In the Game of Thrones, the Night King lives far north of the wall. Rather than letting his mortal subjects rest in peace, he uses dark magic to resurrect the dead and dismembered as white walkers, undead zombies who plod around his kingdom doing his bidding and bringing sorrow to the living. But as the long night approaches he marches south to cross the wall and terrorize the kingdoms of men. As General Manager of the New Orleans Saints, Mickey Loomis is a self styled salary cap wizard.

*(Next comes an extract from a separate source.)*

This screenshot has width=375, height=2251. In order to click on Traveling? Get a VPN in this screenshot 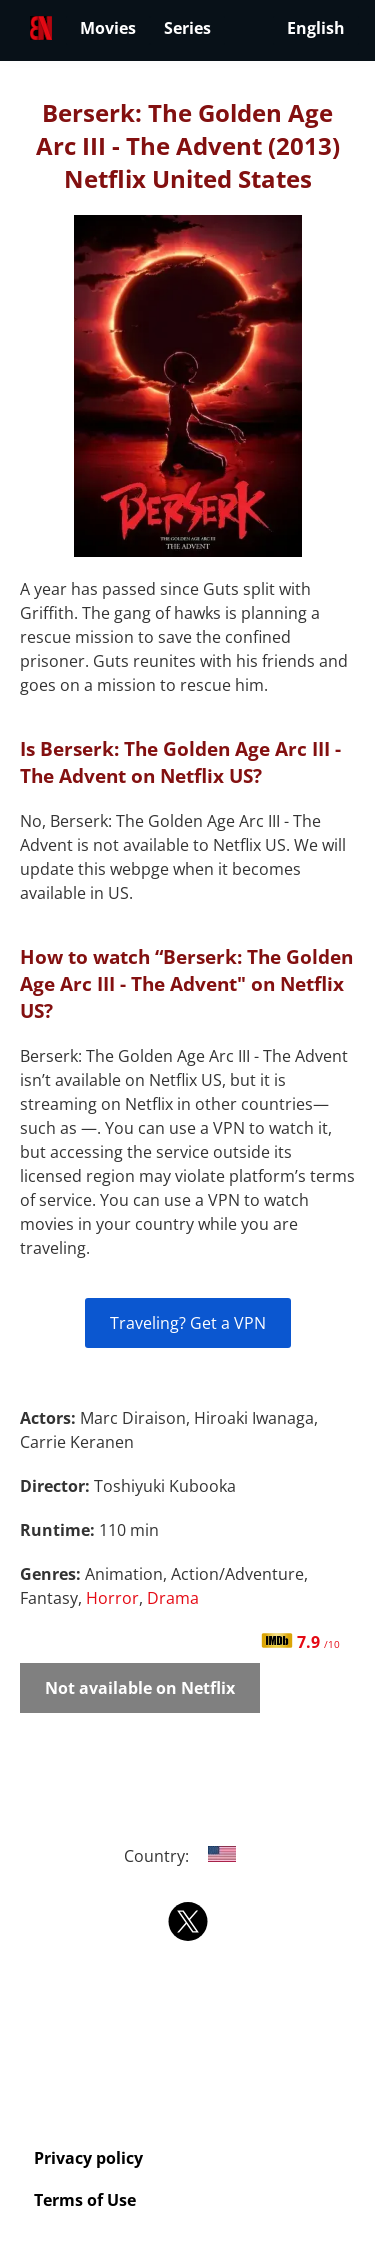, I will do `click(188, 1323)`.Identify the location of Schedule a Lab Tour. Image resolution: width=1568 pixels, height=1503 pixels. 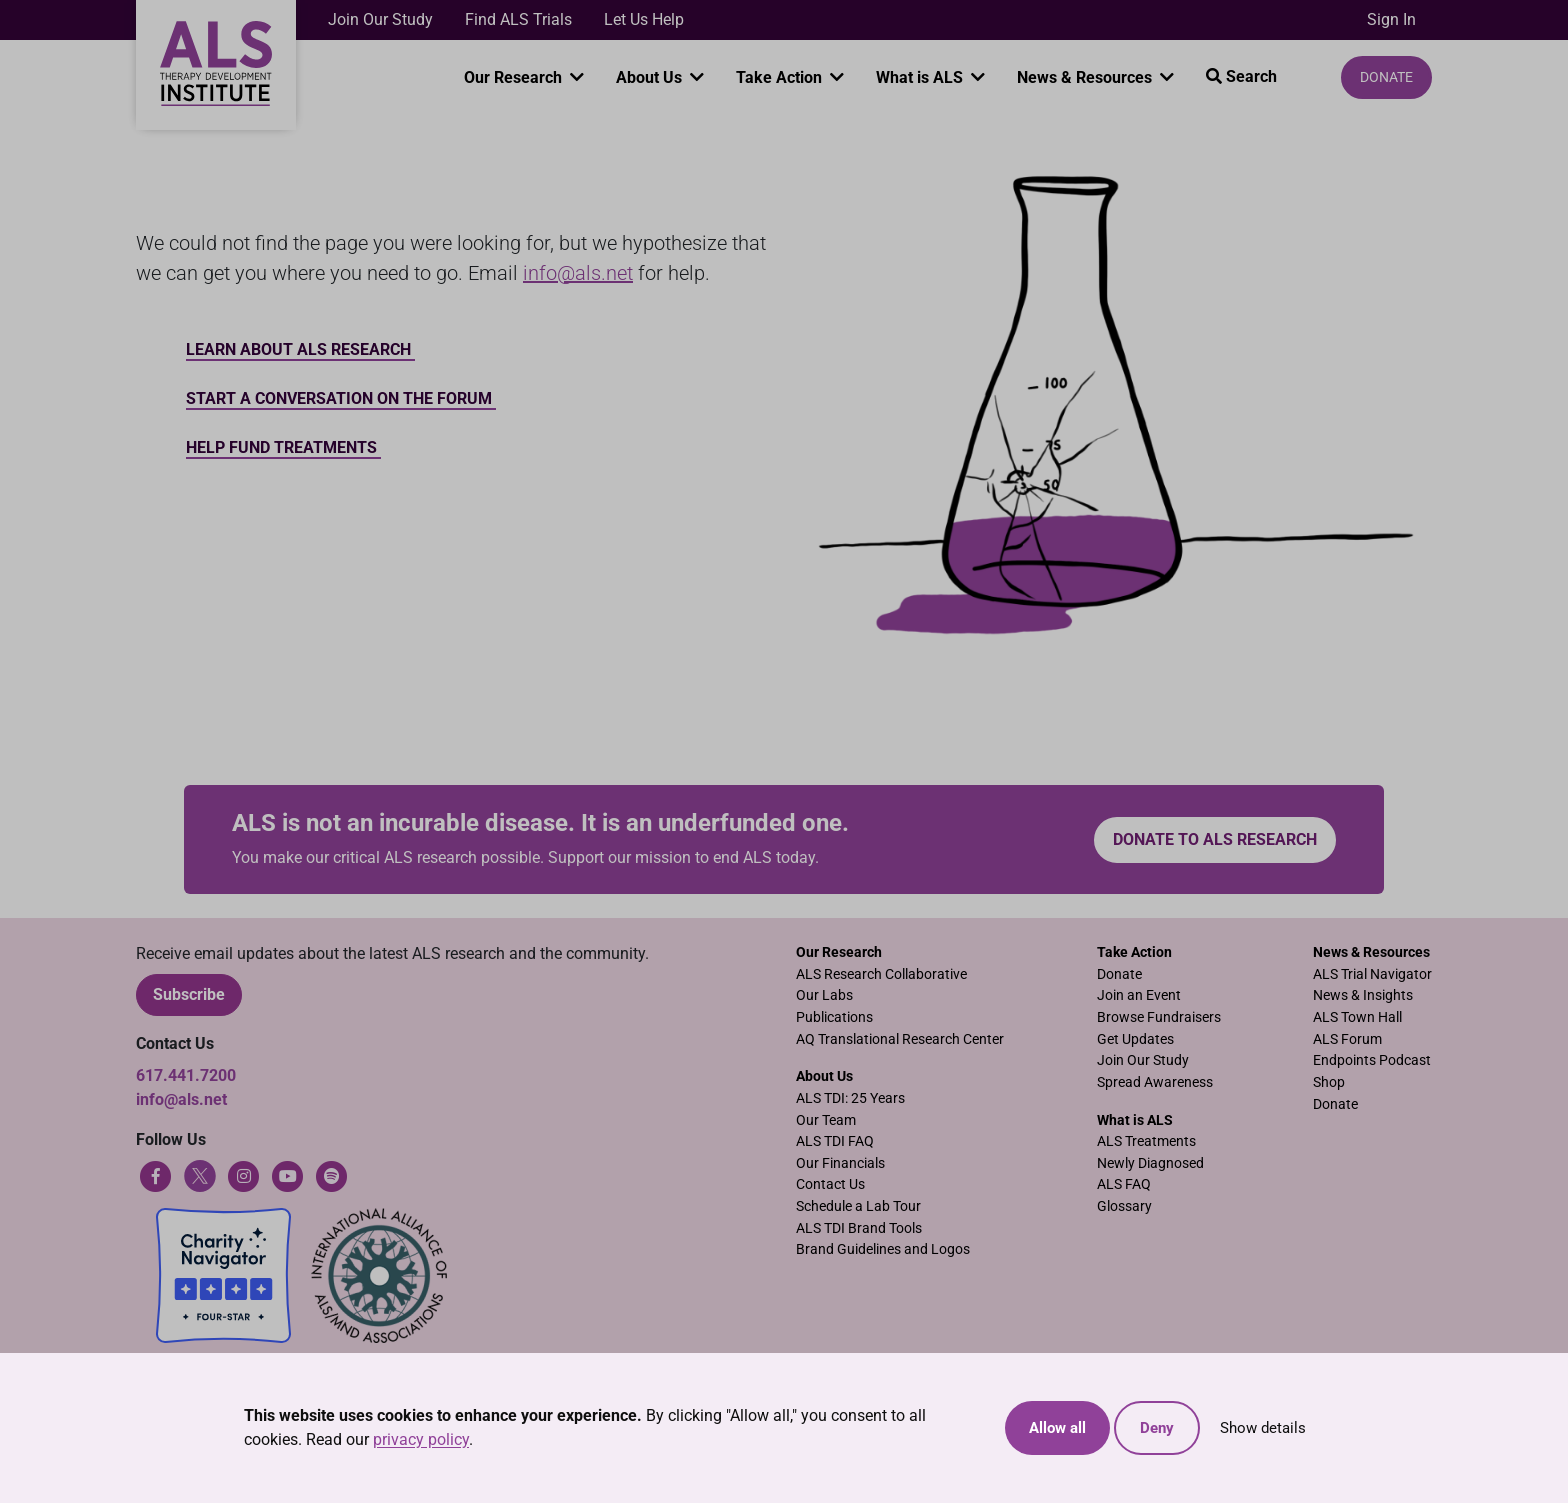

For most of the year he lives far north of the upcoming years salary cap, but as the new league year approaches he uses his dark salary cap magic to maneuver south of the cap, breaking down walls to cover as much territory as it takes in no time at all. He resurrects anticipated dead cap by restructuring the contracts of ineffective and dismembered players to turn dead cap in Zombie Cap, yielding long terms commitments to players with degenerative knee conditions who plod around the field as cap zombies, bringing sorrow to the kingdom of Saints fans. Every year, Loomis's army of cap zombies grows, and few contracts set to expire are allowed to rest in peace. Mickey Loomis is more than just a salary cap wizard, he is The Night King of the Salary Cap. And when a team can't afford to move on from players who play 10 games in 3 years, only beat XFL quality competition, or are due $25 million a year with a degenerative knee condition, etc, and the team is already $50 million over the 2025 salary cap before the 2024 season has ever started, you better believe that winter is coming, unless Mickey Loomis is soon banished beyond the walls of the Saints facility.